- _TO DO_: From the data that follows, report how many lines hold the string "button", giving only the number.

(Dataset entries)
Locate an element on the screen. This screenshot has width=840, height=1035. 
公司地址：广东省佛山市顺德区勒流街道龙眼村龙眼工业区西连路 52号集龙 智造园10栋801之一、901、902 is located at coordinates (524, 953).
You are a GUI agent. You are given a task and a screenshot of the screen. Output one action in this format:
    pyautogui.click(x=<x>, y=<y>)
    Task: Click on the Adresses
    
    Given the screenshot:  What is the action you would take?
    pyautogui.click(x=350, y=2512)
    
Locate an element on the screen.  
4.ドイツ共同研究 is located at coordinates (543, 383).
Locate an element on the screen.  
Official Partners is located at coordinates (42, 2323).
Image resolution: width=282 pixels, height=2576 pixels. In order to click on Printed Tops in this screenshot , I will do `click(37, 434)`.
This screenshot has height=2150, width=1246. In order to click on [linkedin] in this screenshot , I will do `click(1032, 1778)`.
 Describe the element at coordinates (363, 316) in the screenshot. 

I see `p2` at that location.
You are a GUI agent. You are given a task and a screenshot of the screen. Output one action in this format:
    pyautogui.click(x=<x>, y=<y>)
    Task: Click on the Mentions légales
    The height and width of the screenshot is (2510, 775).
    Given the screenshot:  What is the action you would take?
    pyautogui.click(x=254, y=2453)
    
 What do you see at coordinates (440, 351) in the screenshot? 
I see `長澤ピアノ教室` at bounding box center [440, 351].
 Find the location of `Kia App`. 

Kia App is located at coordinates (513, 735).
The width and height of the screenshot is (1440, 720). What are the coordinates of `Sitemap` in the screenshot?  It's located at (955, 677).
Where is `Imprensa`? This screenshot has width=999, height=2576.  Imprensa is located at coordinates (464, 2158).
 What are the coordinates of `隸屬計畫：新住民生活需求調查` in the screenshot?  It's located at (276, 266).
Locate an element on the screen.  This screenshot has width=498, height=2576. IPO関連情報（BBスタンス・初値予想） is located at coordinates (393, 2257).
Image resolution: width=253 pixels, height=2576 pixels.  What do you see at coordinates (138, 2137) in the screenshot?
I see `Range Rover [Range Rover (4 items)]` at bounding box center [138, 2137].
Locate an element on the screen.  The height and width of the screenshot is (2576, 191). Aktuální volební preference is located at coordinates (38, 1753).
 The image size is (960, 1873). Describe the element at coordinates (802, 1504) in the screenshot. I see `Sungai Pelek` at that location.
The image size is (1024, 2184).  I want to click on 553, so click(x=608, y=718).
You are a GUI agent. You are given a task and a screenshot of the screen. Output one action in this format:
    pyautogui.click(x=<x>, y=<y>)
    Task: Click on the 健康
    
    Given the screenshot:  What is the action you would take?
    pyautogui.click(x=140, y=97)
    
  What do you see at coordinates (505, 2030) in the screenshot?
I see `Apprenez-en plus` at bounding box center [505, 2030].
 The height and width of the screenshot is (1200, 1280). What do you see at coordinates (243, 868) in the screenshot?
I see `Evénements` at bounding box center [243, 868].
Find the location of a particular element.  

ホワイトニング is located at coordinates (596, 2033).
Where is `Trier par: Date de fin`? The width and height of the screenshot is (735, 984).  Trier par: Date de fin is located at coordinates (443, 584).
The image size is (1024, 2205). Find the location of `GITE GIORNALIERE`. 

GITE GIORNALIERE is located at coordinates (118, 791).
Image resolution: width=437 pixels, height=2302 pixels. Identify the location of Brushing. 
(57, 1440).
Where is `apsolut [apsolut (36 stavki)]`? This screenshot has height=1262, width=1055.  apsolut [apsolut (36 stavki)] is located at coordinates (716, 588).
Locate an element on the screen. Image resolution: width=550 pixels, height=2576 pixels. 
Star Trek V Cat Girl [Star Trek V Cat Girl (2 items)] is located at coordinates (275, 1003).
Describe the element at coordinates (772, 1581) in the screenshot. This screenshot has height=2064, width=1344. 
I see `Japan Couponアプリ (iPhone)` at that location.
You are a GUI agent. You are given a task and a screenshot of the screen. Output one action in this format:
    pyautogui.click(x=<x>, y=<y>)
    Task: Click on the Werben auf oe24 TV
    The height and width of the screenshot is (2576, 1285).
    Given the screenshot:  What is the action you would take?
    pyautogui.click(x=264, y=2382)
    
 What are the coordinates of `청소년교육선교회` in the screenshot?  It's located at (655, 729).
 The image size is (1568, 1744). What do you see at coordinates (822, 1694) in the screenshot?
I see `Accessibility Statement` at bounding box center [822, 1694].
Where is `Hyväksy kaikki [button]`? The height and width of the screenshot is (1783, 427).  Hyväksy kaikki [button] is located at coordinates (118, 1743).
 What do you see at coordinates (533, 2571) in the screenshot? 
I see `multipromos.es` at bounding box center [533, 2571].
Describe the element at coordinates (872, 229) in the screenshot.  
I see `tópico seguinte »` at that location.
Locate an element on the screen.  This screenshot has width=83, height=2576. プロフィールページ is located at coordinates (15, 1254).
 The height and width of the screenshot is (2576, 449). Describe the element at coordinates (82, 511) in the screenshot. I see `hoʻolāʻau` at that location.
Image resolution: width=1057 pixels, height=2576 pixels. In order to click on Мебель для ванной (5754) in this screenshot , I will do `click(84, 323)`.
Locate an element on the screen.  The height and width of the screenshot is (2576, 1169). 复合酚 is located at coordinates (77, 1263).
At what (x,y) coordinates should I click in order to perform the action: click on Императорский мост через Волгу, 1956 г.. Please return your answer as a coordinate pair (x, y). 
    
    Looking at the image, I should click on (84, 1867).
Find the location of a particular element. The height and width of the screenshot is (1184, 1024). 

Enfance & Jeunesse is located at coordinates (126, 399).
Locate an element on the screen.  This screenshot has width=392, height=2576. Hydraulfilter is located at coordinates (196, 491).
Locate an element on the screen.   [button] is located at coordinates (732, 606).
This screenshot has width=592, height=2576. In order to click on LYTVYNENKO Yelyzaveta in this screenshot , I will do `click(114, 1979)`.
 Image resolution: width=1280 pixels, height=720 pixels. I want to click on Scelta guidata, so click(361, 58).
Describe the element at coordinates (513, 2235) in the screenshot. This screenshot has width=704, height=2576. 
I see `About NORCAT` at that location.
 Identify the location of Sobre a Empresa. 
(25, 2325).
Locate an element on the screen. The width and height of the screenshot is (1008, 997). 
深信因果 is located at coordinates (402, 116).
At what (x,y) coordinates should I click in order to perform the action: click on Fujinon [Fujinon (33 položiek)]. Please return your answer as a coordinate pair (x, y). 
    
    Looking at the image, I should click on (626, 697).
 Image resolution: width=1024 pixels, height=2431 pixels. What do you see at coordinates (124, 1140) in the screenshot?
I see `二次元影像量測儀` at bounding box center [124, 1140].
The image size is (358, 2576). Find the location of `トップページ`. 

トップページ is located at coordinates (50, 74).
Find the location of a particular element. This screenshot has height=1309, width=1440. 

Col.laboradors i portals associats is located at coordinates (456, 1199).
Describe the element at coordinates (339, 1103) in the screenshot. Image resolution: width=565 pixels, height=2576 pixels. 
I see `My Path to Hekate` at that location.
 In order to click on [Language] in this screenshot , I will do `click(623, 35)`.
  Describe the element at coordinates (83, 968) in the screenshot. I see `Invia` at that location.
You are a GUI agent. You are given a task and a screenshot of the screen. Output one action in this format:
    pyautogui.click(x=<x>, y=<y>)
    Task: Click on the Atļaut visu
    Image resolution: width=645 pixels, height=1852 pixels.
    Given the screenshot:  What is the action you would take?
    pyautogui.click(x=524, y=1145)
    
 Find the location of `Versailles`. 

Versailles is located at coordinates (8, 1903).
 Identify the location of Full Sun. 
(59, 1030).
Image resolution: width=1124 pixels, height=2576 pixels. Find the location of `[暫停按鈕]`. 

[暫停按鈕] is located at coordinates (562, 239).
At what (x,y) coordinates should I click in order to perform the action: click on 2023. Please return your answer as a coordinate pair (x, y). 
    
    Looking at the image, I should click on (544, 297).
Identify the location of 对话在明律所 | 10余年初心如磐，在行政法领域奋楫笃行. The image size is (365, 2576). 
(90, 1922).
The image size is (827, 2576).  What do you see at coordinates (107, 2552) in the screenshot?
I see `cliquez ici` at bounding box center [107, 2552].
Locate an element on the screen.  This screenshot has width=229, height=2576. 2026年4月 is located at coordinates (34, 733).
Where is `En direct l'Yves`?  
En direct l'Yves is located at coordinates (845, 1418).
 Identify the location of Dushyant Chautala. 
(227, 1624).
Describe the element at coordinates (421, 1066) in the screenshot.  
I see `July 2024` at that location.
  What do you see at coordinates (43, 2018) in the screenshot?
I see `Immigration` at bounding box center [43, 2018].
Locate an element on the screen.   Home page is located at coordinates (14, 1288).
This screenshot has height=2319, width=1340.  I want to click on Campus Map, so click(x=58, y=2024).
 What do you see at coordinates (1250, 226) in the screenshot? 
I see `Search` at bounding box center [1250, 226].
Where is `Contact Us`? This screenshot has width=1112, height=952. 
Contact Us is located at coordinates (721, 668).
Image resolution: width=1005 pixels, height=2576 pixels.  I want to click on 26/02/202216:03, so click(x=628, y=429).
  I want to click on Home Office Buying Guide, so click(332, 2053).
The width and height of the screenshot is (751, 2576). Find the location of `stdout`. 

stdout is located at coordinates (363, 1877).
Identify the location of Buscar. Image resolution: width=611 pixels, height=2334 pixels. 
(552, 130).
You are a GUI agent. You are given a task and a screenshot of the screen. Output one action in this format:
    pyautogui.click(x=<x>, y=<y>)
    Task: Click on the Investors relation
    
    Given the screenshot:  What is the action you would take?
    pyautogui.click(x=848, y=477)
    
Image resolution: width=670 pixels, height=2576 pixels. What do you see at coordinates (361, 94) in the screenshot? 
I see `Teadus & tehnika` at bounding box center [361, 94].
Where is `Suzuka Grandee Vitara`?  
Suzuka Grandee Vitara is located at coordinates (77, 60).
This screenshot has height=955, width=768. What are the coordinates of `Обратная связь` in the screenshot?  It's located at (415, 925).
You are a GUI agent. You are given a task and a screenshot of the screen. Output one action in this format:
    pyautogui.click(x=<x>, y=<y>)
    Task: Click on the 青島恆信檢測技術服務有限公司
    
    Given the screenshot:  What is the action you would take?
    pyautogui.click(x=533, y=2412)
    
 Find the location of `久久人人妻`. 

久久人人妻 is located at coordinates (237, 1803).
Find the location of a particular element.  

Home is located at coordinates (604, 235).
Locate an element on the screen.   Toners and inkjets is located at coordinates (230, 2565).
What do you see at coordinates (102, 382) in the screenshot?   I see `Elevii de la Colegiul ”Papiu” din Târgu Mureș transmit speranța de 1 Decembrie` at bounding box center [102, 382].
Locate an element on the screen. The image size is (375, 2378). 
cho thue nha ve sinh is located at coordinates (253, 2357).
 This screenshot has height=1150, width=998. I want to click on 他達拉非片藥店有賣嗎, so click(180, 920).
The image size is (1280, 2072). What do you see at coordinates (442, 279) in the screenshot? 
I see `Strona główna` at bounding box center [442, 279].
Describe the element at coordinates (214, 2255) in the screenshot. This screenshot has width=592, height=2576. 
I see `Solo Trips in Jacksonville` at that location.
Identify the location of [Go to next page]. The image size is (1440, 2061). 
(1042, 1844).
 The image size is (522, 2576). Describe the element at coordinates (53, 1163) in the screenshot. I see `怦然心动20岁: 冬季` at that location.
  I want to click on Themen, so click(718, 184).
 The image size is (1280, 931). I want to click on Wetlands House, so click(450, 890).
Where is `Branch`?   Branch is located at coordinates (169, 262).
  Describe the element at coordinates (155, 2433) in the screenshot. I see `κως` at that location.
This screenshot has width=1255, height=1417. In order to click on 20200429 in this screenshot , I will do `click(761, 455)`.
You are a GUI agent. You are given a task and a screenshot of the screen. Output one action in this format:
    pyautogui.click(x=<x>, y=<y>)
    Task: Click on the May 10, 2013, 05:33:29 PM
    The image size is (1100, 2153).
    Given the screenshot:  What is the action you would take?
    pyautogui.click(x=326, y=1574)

- _RESULT FOR THIS TASK_: 2